Work request
The records under this task must be duplicated exactly.

▼▼▼

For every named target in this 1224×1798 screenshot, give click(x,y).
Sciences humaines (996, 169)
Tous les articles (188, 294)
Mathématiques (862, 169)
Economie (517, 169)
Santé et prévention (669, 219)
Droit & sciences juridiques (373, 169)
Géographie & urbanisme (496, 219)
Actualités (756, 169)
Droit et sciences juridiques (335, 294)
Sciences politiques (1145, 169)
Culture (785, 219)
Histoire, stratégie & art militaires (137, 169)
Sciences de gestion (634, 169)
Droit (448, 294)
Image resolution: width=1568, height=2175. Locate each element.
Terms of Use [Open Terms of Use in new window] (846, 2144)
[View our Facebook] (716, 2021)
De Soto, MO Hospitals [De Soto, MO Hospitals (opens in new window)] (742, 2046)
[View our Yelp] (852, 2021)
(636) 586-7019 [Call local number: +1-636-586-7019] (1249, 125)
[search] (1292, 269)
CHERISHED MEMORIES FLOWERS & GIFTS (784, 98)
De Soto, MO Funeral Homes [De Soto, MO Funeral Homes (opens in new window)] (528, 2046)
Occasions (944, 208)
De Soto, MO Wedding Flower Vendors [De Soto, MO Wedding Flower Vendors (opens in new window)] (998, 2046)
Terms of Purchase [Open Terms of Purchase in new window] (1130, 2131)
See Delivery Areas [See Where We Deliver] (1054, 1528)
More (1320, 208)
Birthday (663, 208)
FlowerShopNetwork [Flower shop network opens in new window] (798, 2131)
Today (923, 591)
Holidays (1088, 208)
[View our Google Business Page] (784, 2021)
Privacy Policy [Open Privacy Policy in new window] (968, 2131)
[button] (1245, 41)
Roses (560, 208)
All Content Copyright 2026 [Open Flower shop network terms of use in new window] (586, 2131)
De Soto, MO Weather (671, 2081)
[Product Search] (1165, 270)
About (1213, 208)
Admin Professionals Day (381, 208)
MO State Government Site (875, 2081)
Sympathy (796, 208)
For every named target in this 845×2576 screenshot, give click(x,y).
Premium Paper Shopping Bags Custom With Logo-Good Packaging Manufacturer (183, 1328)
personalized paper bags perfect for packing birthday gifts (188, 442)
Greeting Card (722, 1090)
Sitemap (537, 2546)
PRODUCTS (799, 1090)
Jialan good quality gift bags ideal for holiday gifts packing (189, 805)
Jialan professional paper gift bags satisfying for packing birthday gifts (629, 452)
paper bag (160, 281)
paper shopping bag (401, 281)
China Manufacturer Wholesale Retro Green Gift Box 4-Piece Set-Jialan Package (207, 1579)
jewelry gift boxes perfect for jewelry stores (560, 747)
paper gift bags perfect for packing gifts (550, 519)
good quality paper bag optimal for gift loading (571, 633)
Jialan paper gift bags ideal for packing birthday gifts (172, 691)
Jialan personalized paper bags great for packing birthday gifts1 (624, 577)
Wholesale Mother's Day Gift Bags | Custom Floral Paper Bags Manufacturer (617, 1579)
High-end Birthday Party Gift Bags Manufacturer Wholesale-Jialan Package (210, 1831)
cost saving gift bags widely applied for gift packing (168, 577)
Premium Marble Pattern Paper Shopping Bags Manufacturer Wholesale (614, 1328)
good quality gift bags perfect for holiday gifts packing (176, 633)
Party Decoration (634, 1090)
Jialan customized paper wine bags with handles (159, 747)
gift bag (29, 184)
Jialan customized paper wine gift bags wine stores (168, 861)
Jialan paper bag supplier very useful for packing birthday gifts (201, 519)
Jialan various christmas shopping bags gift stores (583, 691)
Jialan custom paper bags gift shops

▲▲▲

Exercise response
For every named target in this 1224×1798 screenshot, give click(x,y).
Sciences humaines (996, 169)
Tous les articles (188, 294)
Mathématiques (862, 169)
Economie (517, 169)
Santé et prévention (669, 219)
Droit & sciences juridiques (373, 169)
Géographie & urbanisme (496, 219)
Actualités (756, 169)
Droit et sciences juridiques (335, 294)
Sciences politiques (1145, 169)
Culture (785, 219)
Histoire, stratégie & art militaires (137, 169)
Sciences de gestion (634, 169)
Droit (448, 294)
Image resolution: width=1568, height=2175. Locate each element.
Terms of Use [Open Terms of Use in new window] (846, 2144)
[View our Facebook] (716, 2021)
De Soto, MO Hospitals [De Soto, MO Hospitals (opens in new window)] (742, 2046)
[View our Yelp] (852, 2021)
(636) 586-7019 [Call local number: +1-636-586-7019] (1249, 125)
[search] (1292, 269)
CHERISHED MEMORIES FLOWERS & GIFTS (784, 98)
De Soto, MO Funeral Homes [De Soto, MO Funeral Homes (opens in new window)] (528, 2046)
Occasions (944, 208)
De Soto, MO Wedding Flower Vendors [De Soto, MO Wedding Flower Vendors (opens in new window)] (998, 2046)
Terms of Purchase [Open Terms of Purchase in new window] (1130, 2131)
See Delivery Areas [See Where We Deliver] (1054, 1528)
More (1320, 208)
Birthday (663, 208)
FlowerShopNetwork [Flower shop network opens in new window] (798, 2131)
Today (923, 591)
Holidays (1088, 208)
[View our Google Business Page] (784, 2021)
Privacy Policy [Open Privacy Policy in new window] (968, 2131)
[button] (1245, 41)
Roses (560, 208)
All Content Copyright 2026 [Open Flower shop network terms of use in new window] (586, 2131)
De Soto, MO Weather (671, 2081)
[Product Search] (1165, 270)
About (1213, 208)
Admin Professionals Day (381, 208)
MO State Government Site (875, 2081)
Sympathy (796, 208)
For every named target in this 845×2576 screenshot, give click(x,y).
Premium Paper Shopping Bags Custom With Logo-Good Packaging Manufacturer (183, 1328)
personalized paper bags perfect for packing birthday gifts (188, 442)
Greeting Card (722, 1090)
Sitemap (537, 2546)
PRODUCTS (799, 1090)
Jialan good quality gift bags ideal for holiday gifts packing (189, 805)
Jialan professional paper gift bags satisfying for packing birthday gifts (629, 452)
paper bag (160, 281)
paper shopping bag (401, 281)
China Manufacturer Wholesale Retro Green Gift Box 4-Piece Set-Jialan Package (207, 1579)
jewelry gift boxes perfect for jewelry stores (560, 747)
paper gift bags perfect for packing gifts (550, 519)
good quality paper bag optimal for gift loading (571, 633)
Jialan paper gift bags ideal for packing birthday gifts (172, 691)
Jialan personalized paper bags great for packing birthday gifts1 (624, 577)
Wholesale Mother's Day Gift Bags | Custom Floral Paper Bags Manufacturer (617, 1579)
High-end Birthday Party Gift Bags Manufacturer Wholesale-Jialan Package (210, 1831)
cost saving gift bags widely applied for gift packing (168, 577)
Premium Marble Pattern Paper Shopping Bags Manufacturer Wholesale (614, 1328)
good quality gift bags perfect for holiday gifts packing (176, 633)
Party Decoration (634, 1090)
Jialan customized paper wine bags with handles (159, 747)
gift bag (29, 184)
Jialan customized paper wine gift bags wine stores (168, 861)
Jialan paper bag supplier very useful for packing birthday gifts (201, 519)
Jialan various christmas shopping bags gift stores (583, 691)
Jialan custom paper bags gift shops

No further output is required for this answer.